The sea anemone has stinging tentacles that keep predators, especially octopuses and large fish at bay. The sea anemone will spread its stinging tentacles over the hermit crab whenever predators are closeby. These predators are less likely to approach a hermit crab when there is a sea anemone attached to it.
The sea anemone that is attached to the hermit crab will form what is known as a ‘living cloak’ for the hermit. It will form a rigid chitin structure known as a carcinoecium which strengthens the shell and gives the hermit crab extra protection for its body.
This lessens the need to switch shells frequently other than for sizing purposes.
Sadly, in this case, the nature of their relationship is parasitic. In extreme cases of starvation, the hermit crab will turn on its sea anemone friend and eat it for nourishment.
How Does Sea Anemones Benefit From Hermit Crabs?
When the sea anemone finds a hermit crab to attach itself to, it finds a new home or what is known as a substratum. A substratum in simple terms is a surface on which a living organism attaches itself to and grows.
From being attached to the hermit crab, the sea anemone gets to eat whatever is left from the hermit crabs foraging. Since the hermit crab covers more ground than the sea anemone would on its own, the sea anemone has access to more food. The sea anemone never has to worry about looking for food.
The hermit crab provides protection to the sea anemones as well. Sometimes some of the predators that try to prey on sea anemones will be fought off by the hermit crab.
While the hermit crab provides a comfortable substratum, the sea anemone expands its movement opportunities and uses this time to find plankton and small fish. A sea anemone not attached to a hermit crab will only cover a fraction of the sea bed in movement compared to one that is attached.

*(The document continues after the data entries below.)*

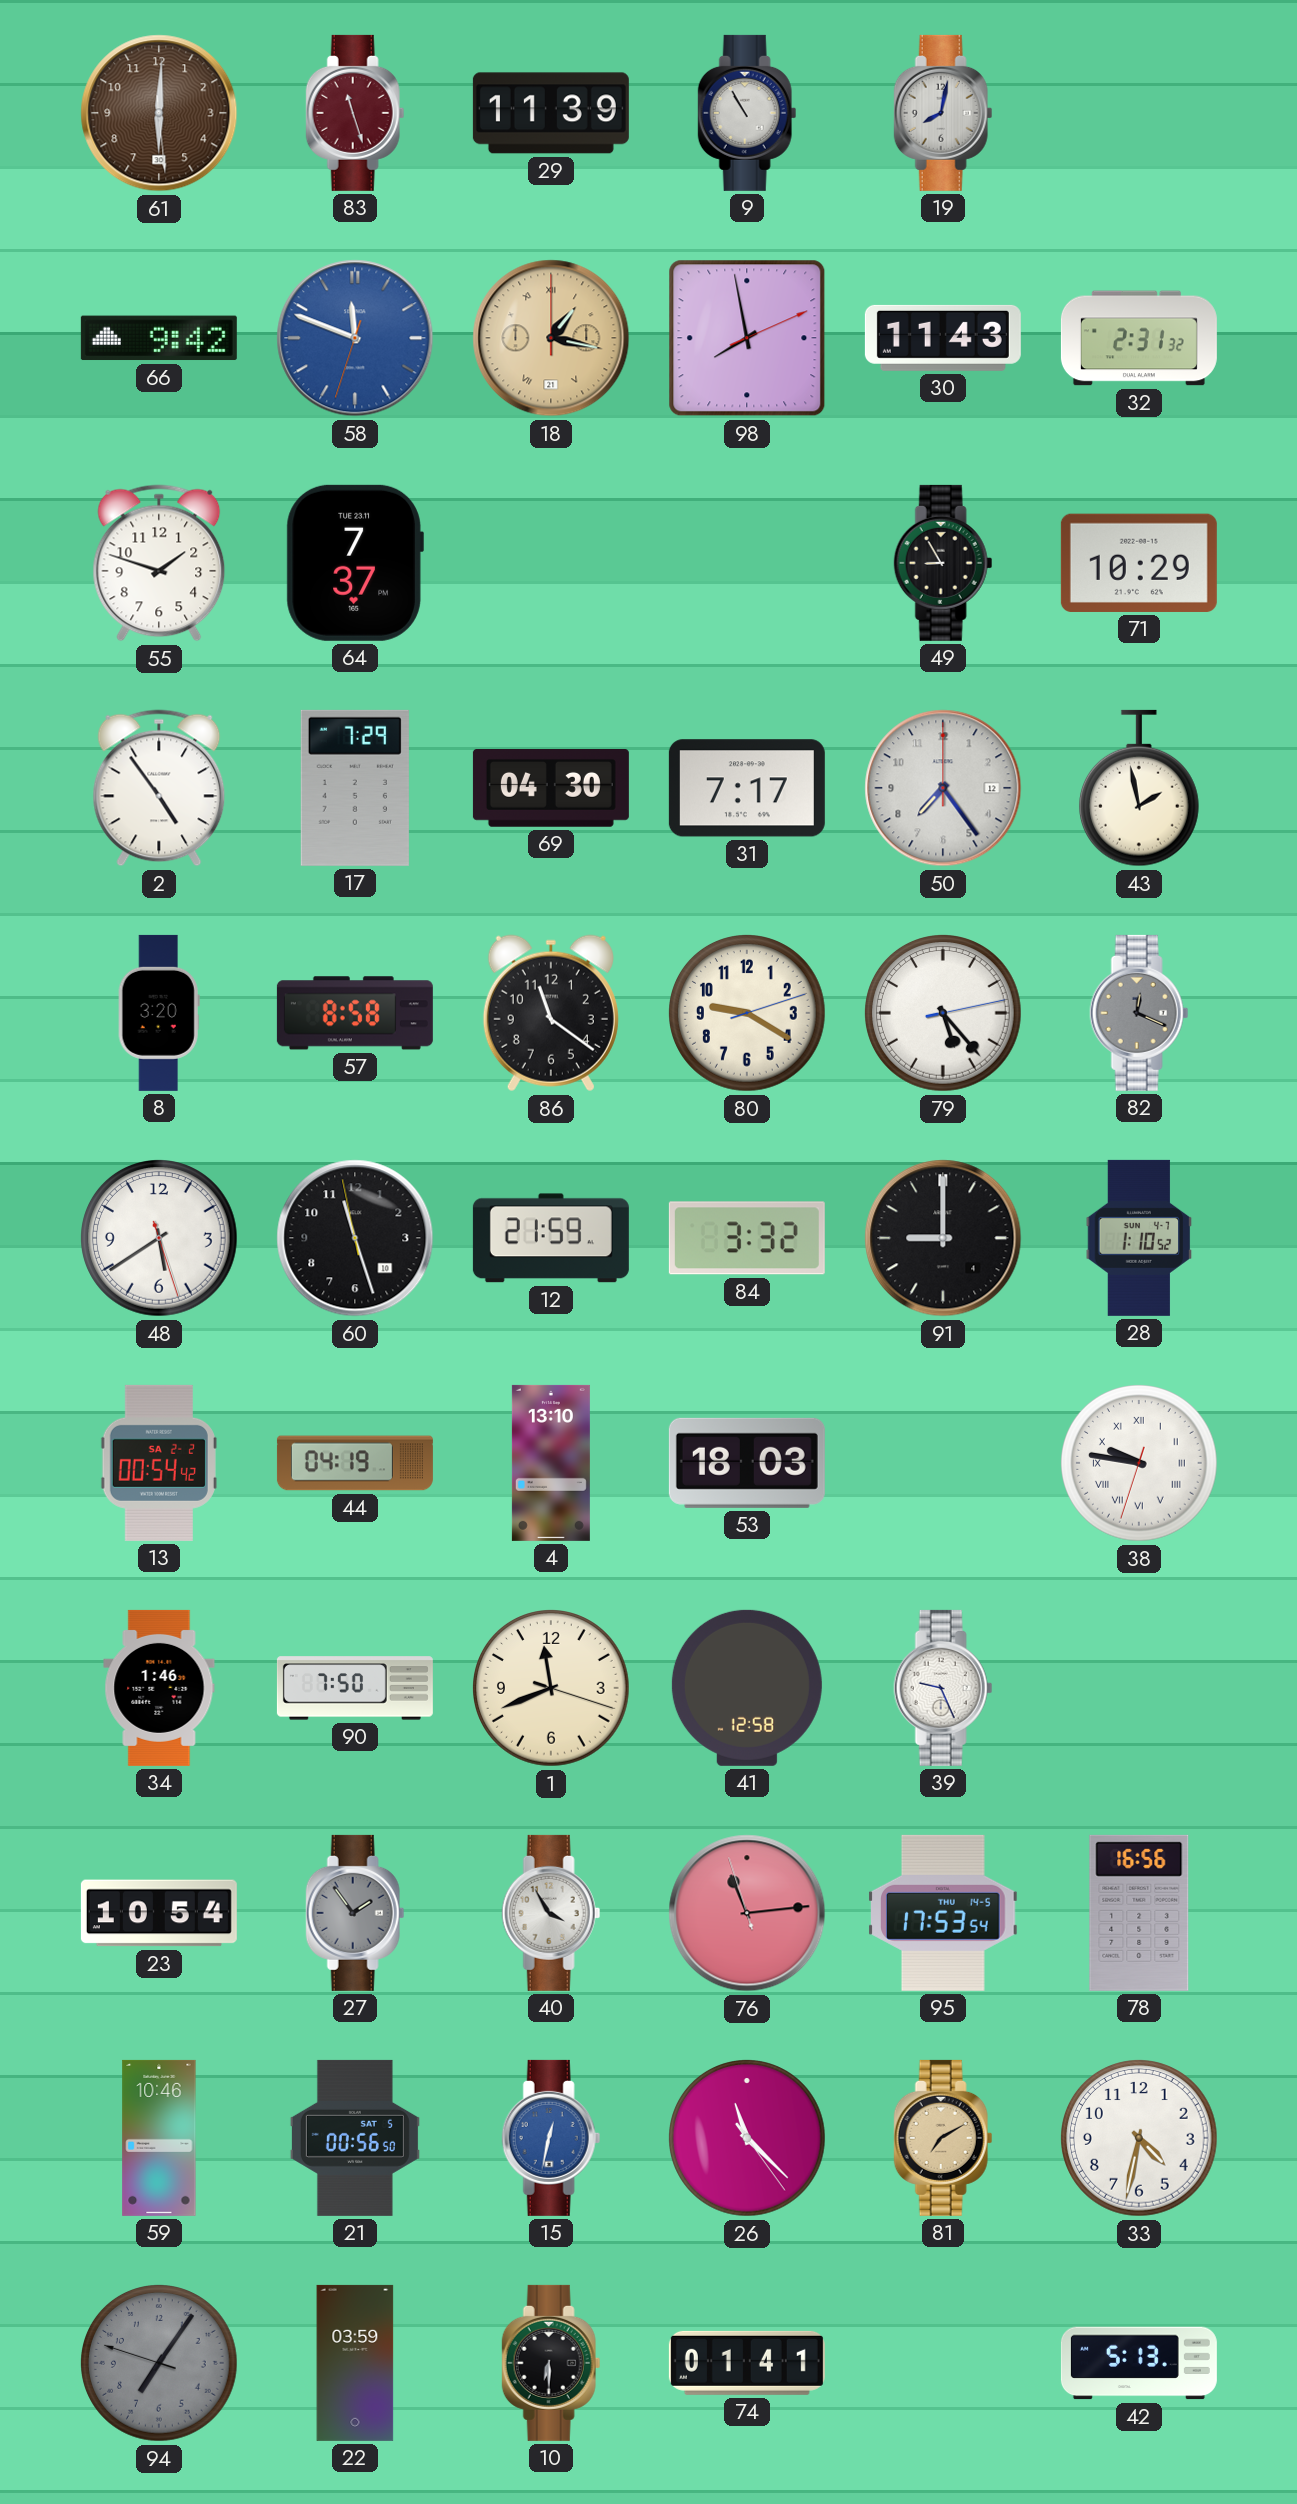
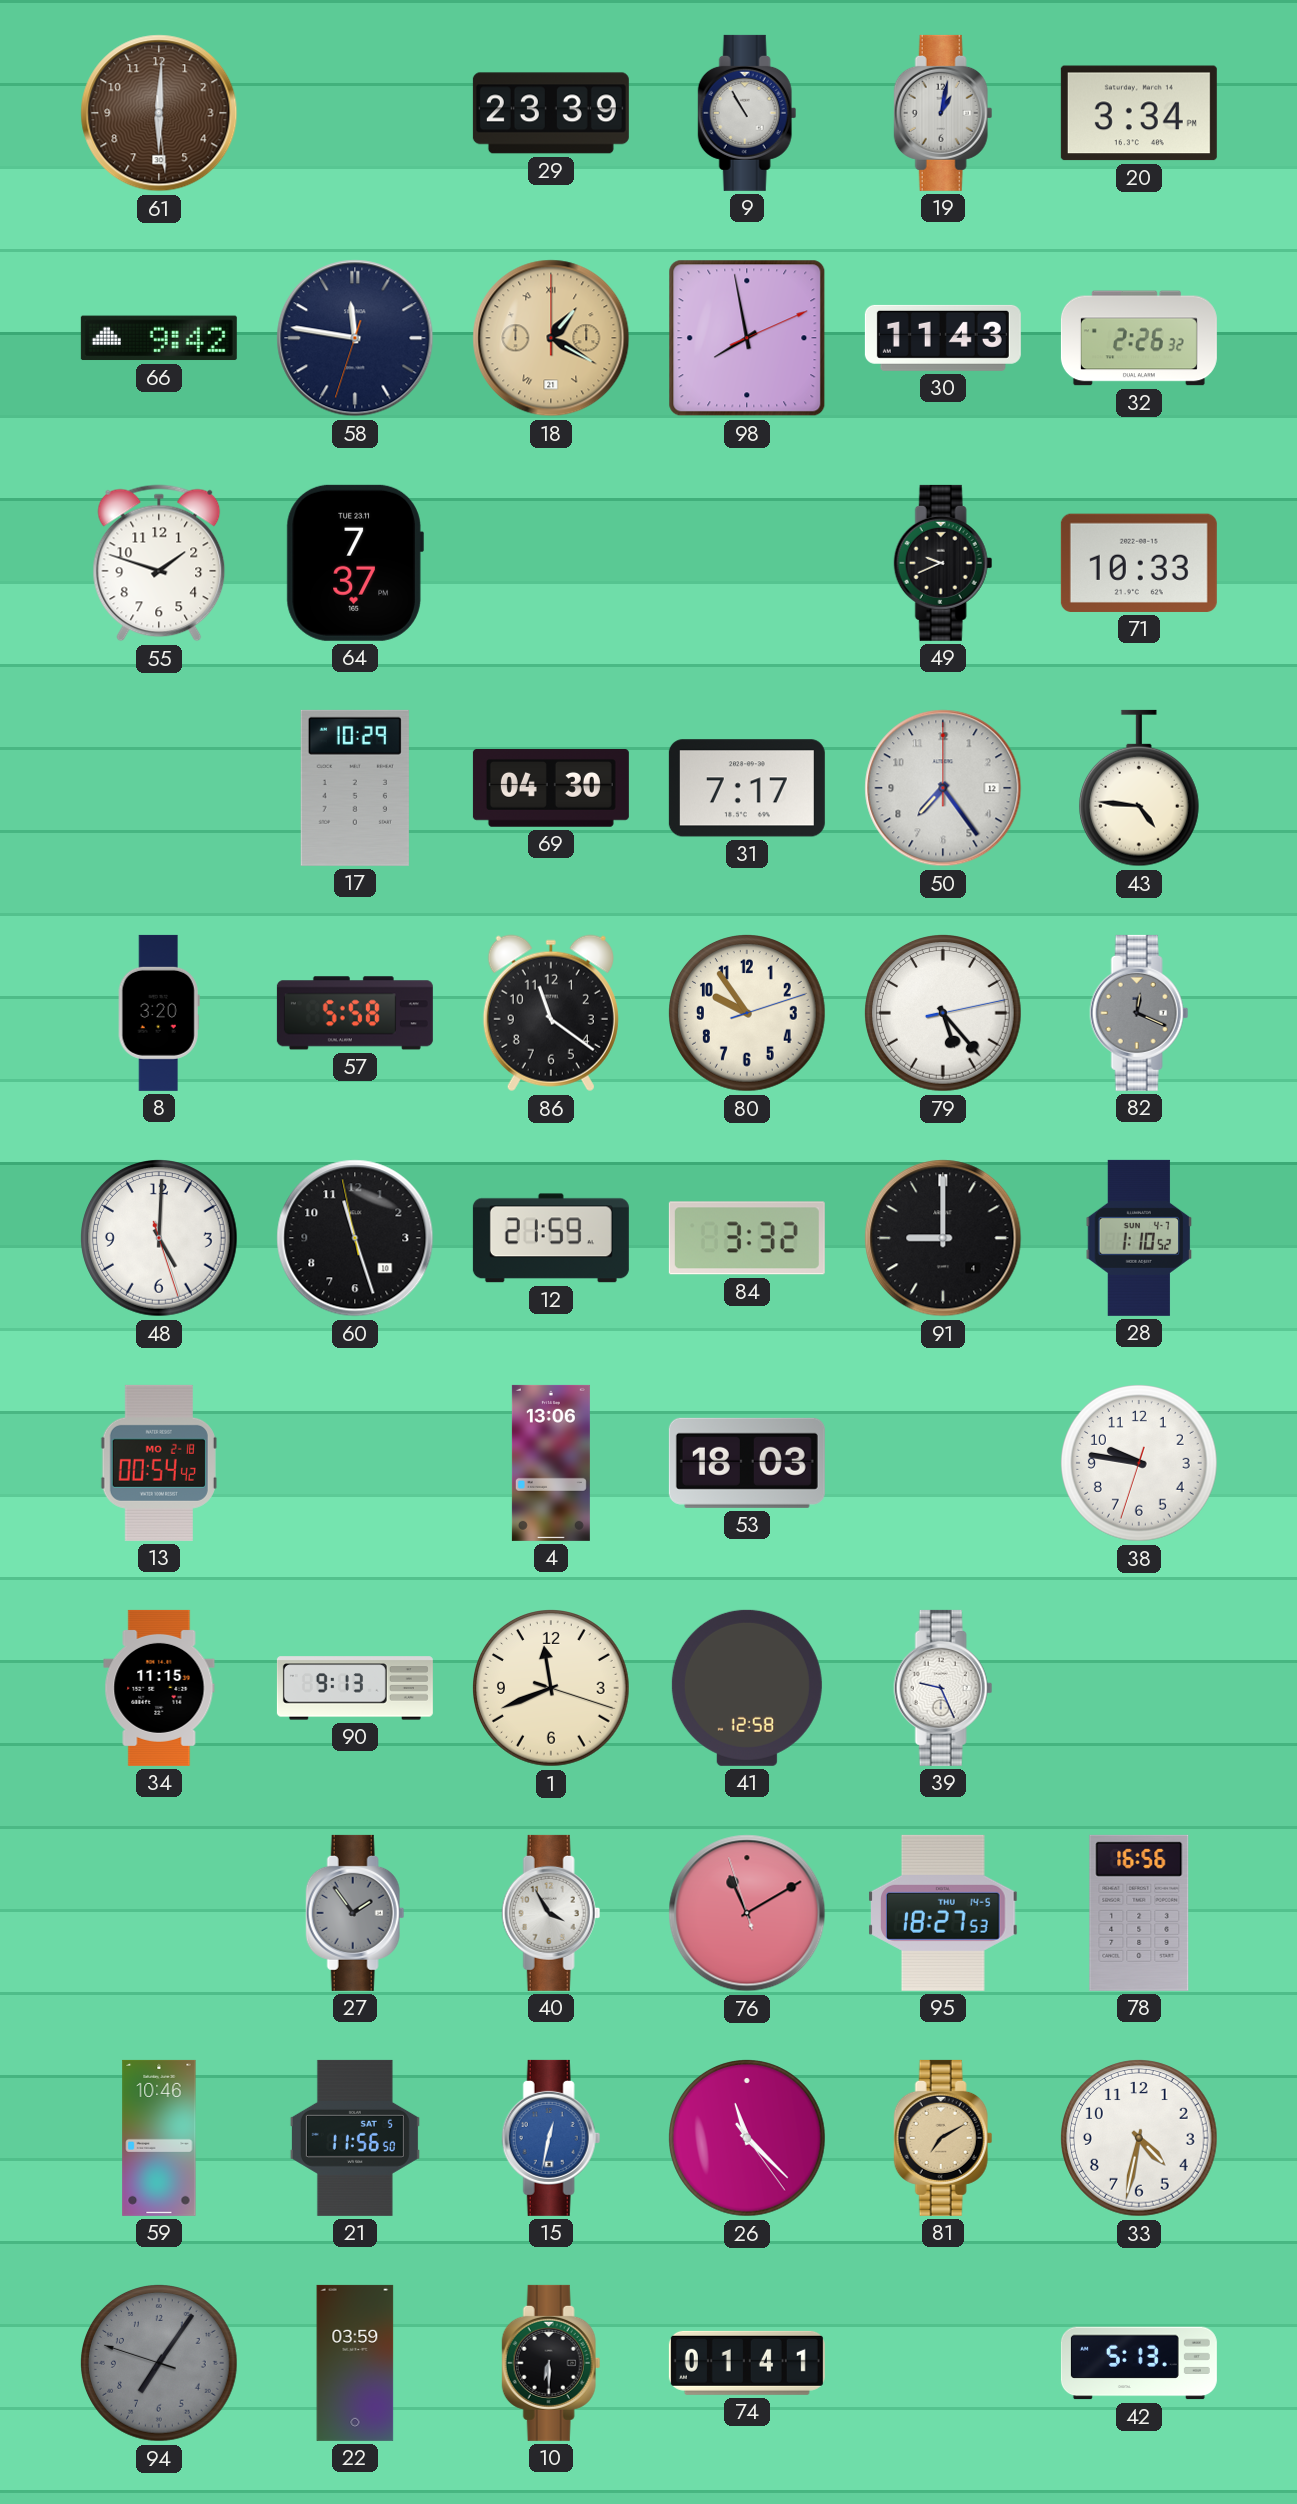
83: 11:27 -> none
29: 11:39 -> 23:39
19: 8:02 -> 1:02
20: none -> 3:34
58: 11:48 -> 11:46
58 dial: blue -> navy
18: 1:17 -> 1:20
32: 2:31 -> 2:26
49: 8:55 -> 9:41
71: 10:29 -> 10:33
2: 4:54 -> none
17: 7:29 -> 10:29
43: 1:58 -> 4:46
57: 8:58 -> 5:58
80: 9:20 -> 9:54
48: 5:39 -> 5:00
13 date: SA 2-2 -> MO 2-18
44: 04:19 -> none
4: 13:10 -> 13:06
38 numerals: Roman -> Arabic
34: 1:46 -> 11:15
90: 7:50 -> 9:13
23: 10:54 -> none
76: 11:13 -> 11:09
95: 17:53 -> 18:27
21: 00:56 -> 11:56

Disadvantages arising from the hermit crab and sea anemone relationship
As mentioned earlier, if in the course of their relationship, the hermit crab is too starved, he can easily decide to eat the sea anemone. This means the sea anemone is presented with a level of risk attached to having the hermit crab as its host.
The hermit crab gains protection from its predators, but at the cost of its energy. Hosting the sea anemone is extra weight on its shell and extra energy used to move around and look for food.

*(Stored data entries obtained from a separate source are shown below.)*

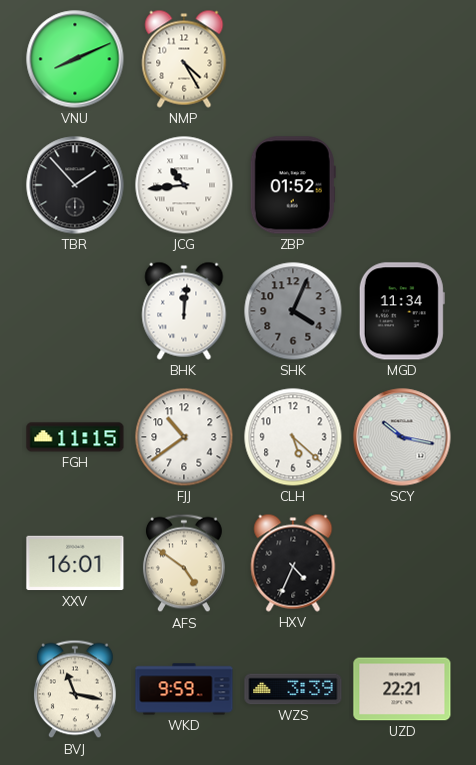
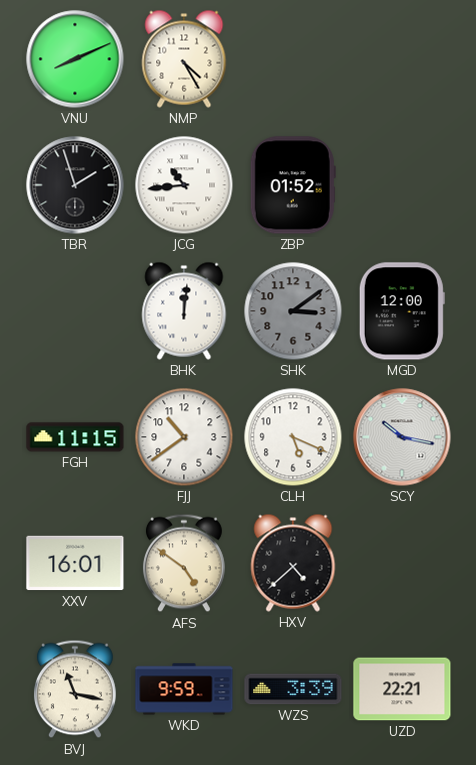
TBR: 1:53 -> 1:57
SHK: 4:04 -> 3:09
MGD: 11:34 -> 12:00
CLH: 5:22 -> 5:19
HXV: 4:34 -> 4:38
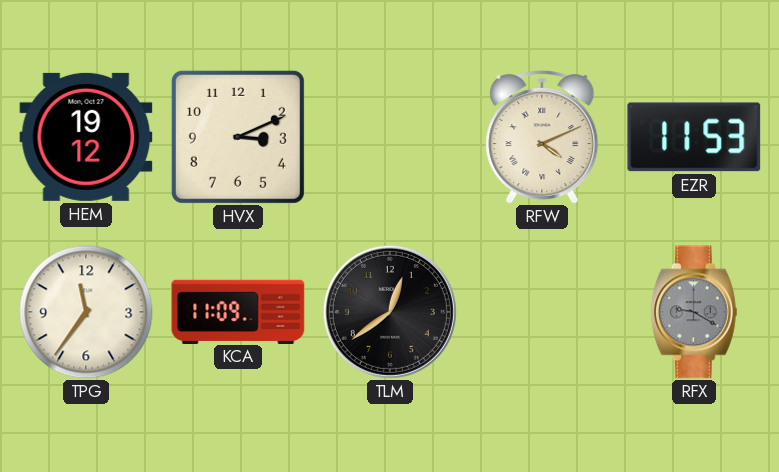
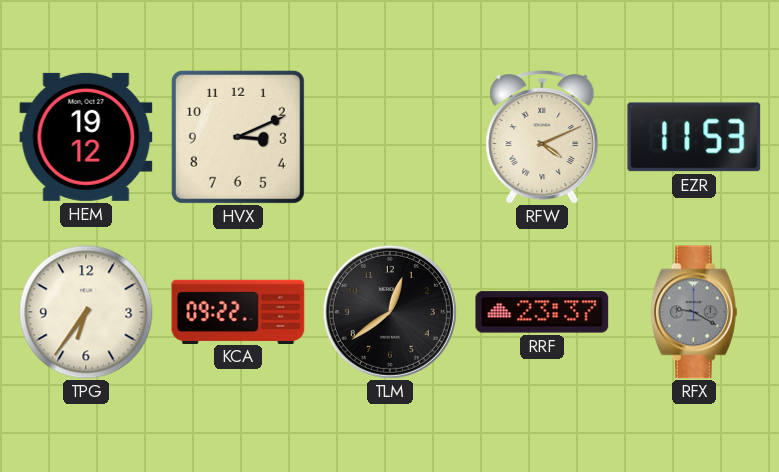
TPG: 11:36 -> 6:36
KCA: 11:09 -> 09:22
RRF: none -> 23:37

Hermit crabs do not only fight over shells, but have also been said to fight over sea anemones for their protective value. Some bigger hermit crabs will also gather an increased number of anemones or attempt to steal them from their original hosts. They are also fought by other sea creatures that try to feed on the sea anemones.

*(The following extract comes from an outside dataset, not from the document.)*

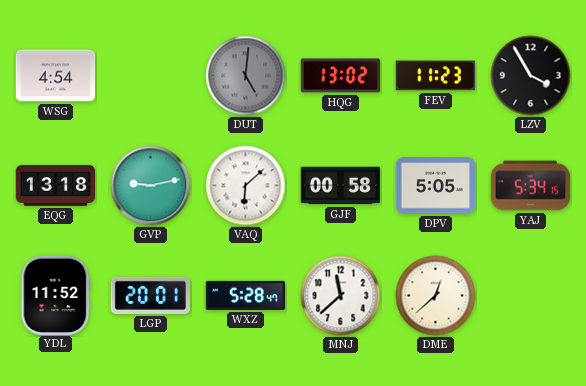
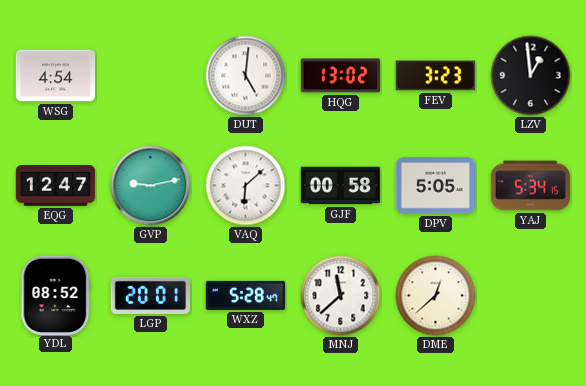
DUT dial: grey -> white
FEV: 11:23 -> 3:23
LZV: 3:55 -> 12:59
EQG: 13:18 -> 12:47
YDL: 11:52 -> 08:52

Hermit crabs will thus face both intraspecific competition and interspecific competition. Intraspecific competition is competition for resources between organisms of the same species while interspecific competition is competition from different species.
In conclusion, hermit crabs and sea anemones have a symbiotic relationship.
Sometimes their symbiotic relationship can be described as mutualism, with other situations calling for it to be referred to as commensalistic or parasitic.
They depend on each other for a few things. The hermit crab gets extra protection on their shells while the sea anemone mainly increases its range when it comes to food. While their relationship is beneficial to both of them, sometimes it can present some challenges that affect their survival.